Ipso: aumentano gli Italiani a favore del matrimonio omosessuale. Gli uccrociati di Uccr in stato confusionale.

Il Corriere della Sera ha pubblicato un sondaggio – realizzato dalla Ipso di Renato Mannheimer – secondo cui il 59% degli Italiani sarebbero contrari all’istituzione del matrimonio omosessuale contro il 40% degli Italiani che invece sarebbero a favore.
Tra i fattori che incidono su questo trend, di sicuro il fattore “età” è il più importante. Infatti ad essere decisamente contrari (76%) al matrimonio tra omosessuali sono le persone over 65.

Al diminuire dell’età, invece aumenta la propensione al matrimonio omosessuale. Infatti i ragazzi tra i 18 e 24 anni sono leggermente a favore del matrimonio omosessuale: 51% di favorevoli contro il 49% di contrari.

Anche il mondo cattolico non è molto compatto. Tra i cattolici praticanti (ossia quelli che vanno almeno due volte al mese a messa) c’è una quota considerevole (30%) di favorevoli contro il 67% di contrari.

Dalla lettura di questi dati un altro dato è molto importante. Appena sette anni fa la percentuale dei contrari al matrimonio omosessuale erano il 66% della popolazione (oggi il 59%) mentre i favorevoli erano il 32% (oggi il 40%): quindi in sette anni è aumentato il favore al matrimonio omosessuale.

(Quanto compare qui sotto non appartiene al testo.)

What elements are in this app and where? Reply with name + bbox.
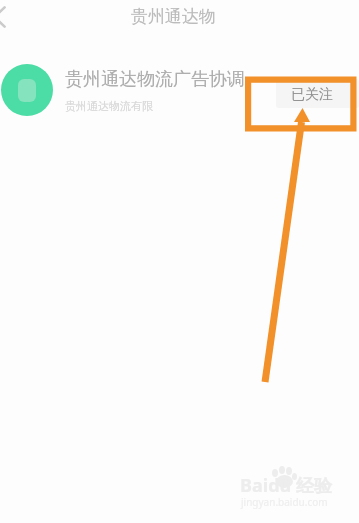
- staticText: 贵州通达物: [131, 6, 216, 27]
- button[interactable]: 已关注: [276, 79, 359, 108]
- staticText: 已关注: [291, 86, 333, 104]
- staticText: 贵州通达物流广告协调: [65, 68, 245, 91]
- button[interactable]: 贵州通达物流广告协调: [0, 62, 359, 118]
- staticText: Baidu 经验: [240, 473, 332, 498]
- button[interactable]: Back: [0, 5, 7, 29]
- staticText: 贵州通达物流有限: [65, 99, 153, 113]
- staticText: jingyan.baidu.com: [241, 495, 328, 509]
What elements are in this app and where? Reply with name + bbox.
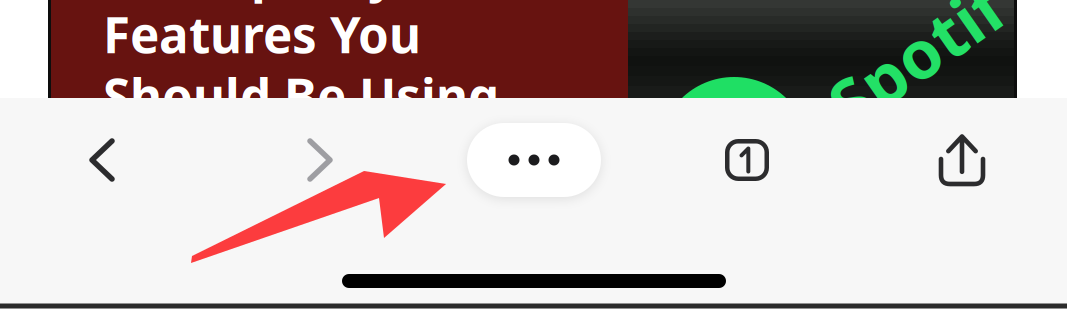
button[interactable]: Tabs bbox=[699, 112, 795, 208]
staticText: Best Spotify bbox=[103, 0, 396, 5]
button[interactable]: Share bbox=[914, 112, 1010, 208]
staticText: Features You bbox=[103, 1, 421, 67]
button[interactable]: Back bbox=[54, 112, 150, 208]
staticText: Spotif bbox=[818, 11, 1014, 99]
staticText: Should Be Using bbox=[103, 63, 499, 128]
button[interactable]: Forward bbox=[272, 112, 368, 208]
button[interactable]: More bbox=[467, 123, 601, 197]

I dati di Ipso sono coerenti con quanto era emerso nella ricerca La popolazione omosessuale nella società italiana” pubblicata a maggio da Istat. Nella ricerca Istat emerge che il 56% degli Italiani è contrario all’introduzione del matrimonio omosessuale. Se si considera che le ricerche sociologiche hanno sempre un margine di errore del 3%, confrontando la ricerca di Istat (56% di contrari) e quella di Ipso (59%) di contrari) è facile notare come questi due dati siano simili e confermino la bontà del metodo di ricerca.
Allo stesso modo nella ricerca Istat era emerso che il 62,8% del campione è dell’idea che sia giusto che che una coppia di omosessuali che convive, pur non sposandosi, possa avere per legge gli stessi diritti di una coppia sposata.
Perciò gli Italiani sono a favore nel riconoscere ad una coppia omosessuale gli stessi diritti di una coppia sposata ma sono ancora contrari nell’accettare l’idea del “matrimonio omosessuale” nonostante – lentamente – questo concetto stia cominciando ad essere condiviso sempre di più.

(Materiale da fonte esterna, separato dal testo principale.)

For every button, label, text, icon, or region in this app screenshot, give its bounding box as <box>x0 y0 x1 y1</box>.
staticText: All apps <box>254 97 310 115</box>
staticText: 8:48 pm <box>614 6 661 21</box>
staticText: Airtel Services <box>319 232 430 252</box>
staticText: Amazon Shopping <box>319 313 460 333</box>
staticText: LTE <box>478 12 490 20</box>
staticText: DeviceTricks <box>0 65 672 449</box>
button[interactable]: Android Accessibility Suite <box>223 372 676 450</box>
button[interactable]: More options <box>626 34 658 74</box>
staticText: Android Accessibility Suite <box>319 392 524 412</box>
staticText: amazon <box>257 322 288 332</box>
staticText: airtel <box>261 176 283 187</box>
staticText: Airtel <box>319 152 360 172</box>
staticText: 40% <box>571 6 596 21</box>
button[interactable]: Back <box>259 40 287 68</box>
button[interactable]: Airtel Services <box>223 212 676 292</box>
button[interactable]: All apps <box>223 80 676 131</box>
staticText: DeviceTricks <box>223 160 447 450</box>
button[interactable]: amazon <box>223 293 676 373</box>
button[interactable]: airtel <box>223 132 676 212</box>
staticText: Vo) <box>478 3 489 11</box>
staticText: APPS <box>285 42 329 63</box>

Ovviamente i cattolici integralisti di Uccr hanno commentato la notizia affermando che «le persone più sagge e mature come gli over 65, mostrano una maggiore avversità alle unioni gay». Pensare che le persone più anziane siano le più sagge forse è un po’ troppo semplicistico. Volendo essere semplicistici (o sempliciotti) come gli uccrociati verrebbe da pensare che gli over 65 di sicuro non sono le persone più propense alle nuove tecnologie che tutti noi usiamo: insomma il fatto che gli anziani abbiano un certo tipo di idee di certo non vuol dire che tali idee siano giuste. Questo non significa ovviamente che i più giovani siano per forza più lucidi mentalmente e gli uccrociati daranno prova di questo come si vedrà.

Gli uccrociati si sono indaffarati a riportare il pensiero di chi – tra giuristi, scrittori e giornalisti – è contrario al matrimonio omosessuale.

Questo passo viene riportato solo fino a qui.